Item "255451" in collection "108" has no RID.

test test at adminart.net
Wed May 20 10:17:31 BST 2020


On Tuesday, May 12, 2020 10:18:06 AM CEST René J.V. Bertin wrote:
> On Tuesday May 12 2020 03:20:31 test wrote:
> >Hm, is it even possible to somehow unintentionally move an email from the
> >IMAP server into the database?
> 
> I've learned that anything is possible with the combination of multi-touch
> trackpads and KDE software, esp. kmail which too often doesn't give clear
> feedback that an intended action was "understood".

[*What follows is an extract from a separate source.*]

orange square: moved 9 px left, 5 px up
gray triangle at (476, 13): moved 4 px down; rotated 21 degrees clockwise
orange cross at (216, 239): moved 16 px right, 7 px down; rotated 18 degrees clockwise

I haven't used such a scratchpad.

> >kmail on another computer.  It was a total failure.  What is this export
> >feature for when it doesn't work at all?
> 
> If you've been following this ML you must have seen that kdepim is
> apparently full of features that don't work - for/according to some. That's
> just an observation - the fact that many complainers still stick to the
> software also means something.

It means that there aren't so many alternatives and that kmail is a very good 
one as long as it works.

> There have been threads about how to clone a kmail set-up to another
> computer (or for backup). Yes, there are a lot of things to copy/clone, and
> I'm not amazed a built-in feature would miss some of them.

Ha you should try it some time just to see what kind of understatement that 
is.  Even after trying to delete all that was imported and trying to configure 
it from scratch, it turned out that it was still totally messed up.  Kmail 
only kept saying it can't find the server --- which is a great error message 
because it doesn't tell you anything.  So I tried to remove all configuration 
of kmail, and still something remained and akonadictl fsck finds problems it 
can't fix.

Is there a list of files and/or instructions to deconfigure kmail for good 
without deleting your entire home directory?  And even if you delete it, I 
wouldn't be surprised if that weren't enough ...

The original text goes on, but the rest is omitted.